Go through the entries below line by line and tally those holding "างกายแข"; write only the tally.

#### Data for this exercise

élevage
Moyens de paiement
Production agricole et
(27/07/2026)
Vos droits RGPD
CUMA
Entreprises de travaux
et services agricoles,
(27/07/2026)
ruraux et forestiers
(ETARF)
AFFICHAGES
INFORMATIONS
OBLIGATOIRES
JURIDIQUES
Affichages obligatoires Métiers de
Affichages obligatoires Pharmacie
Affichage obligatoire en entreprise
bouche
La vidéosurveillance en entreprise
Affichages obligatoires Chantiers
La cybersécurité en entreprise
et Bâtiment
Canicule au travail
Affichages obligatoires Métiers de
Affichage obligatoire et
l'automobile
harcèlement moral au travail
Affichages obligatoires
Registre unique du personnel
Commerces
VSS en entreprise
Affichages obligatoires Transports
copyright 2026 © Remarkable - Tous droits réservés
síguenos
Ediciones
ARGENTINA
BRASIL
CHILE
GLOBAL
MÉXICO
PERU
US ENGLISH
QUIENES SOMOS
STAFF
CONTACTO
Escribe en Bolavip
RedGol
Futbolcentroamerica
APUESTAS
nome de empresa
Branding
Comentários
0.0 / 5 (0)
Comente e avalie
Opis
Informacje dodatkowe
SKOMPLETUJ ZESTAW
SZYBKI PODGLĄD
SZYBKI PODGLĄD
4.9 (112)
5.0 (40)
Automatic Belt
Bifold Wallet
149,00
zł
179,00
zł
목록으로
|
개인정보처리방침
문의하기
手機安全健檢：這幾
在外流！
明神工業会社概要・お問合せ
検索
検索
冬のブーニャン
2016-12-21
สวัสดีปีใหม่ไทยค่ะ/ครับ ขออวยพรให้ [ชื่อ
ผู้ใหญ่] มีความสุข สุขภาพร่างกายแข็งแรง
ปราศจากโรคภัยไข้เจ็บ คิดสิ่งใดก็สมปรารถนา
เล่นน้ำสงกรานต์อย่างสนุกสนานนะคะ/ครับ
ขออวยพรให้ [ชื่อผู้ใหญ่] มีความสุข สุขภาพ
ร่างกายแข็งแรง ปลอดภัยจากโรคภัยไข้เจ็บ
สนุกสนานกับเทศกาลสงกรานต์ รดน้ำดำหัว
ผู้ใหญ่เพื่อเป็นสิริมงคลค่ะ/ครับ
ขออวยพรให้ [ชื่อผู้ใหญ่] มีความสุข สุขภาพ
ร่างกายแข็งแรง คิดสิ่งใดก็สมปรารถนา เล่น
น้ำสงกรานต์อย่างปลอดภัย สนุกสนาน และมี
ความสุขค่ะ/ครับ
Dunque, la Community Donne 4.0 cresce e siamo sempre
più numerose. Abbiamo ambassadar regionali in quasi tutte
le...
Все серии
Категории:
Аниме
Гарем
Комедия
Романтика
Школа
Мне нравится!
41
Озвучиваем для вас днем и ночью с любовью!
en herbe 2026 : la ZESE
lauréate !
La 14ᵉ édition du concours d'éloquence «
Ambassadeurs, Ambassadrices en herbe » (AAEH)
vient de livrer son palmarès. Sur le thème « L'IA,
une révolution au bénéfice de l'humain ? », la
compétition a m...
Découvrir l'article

########

■ **Solved problem**:
3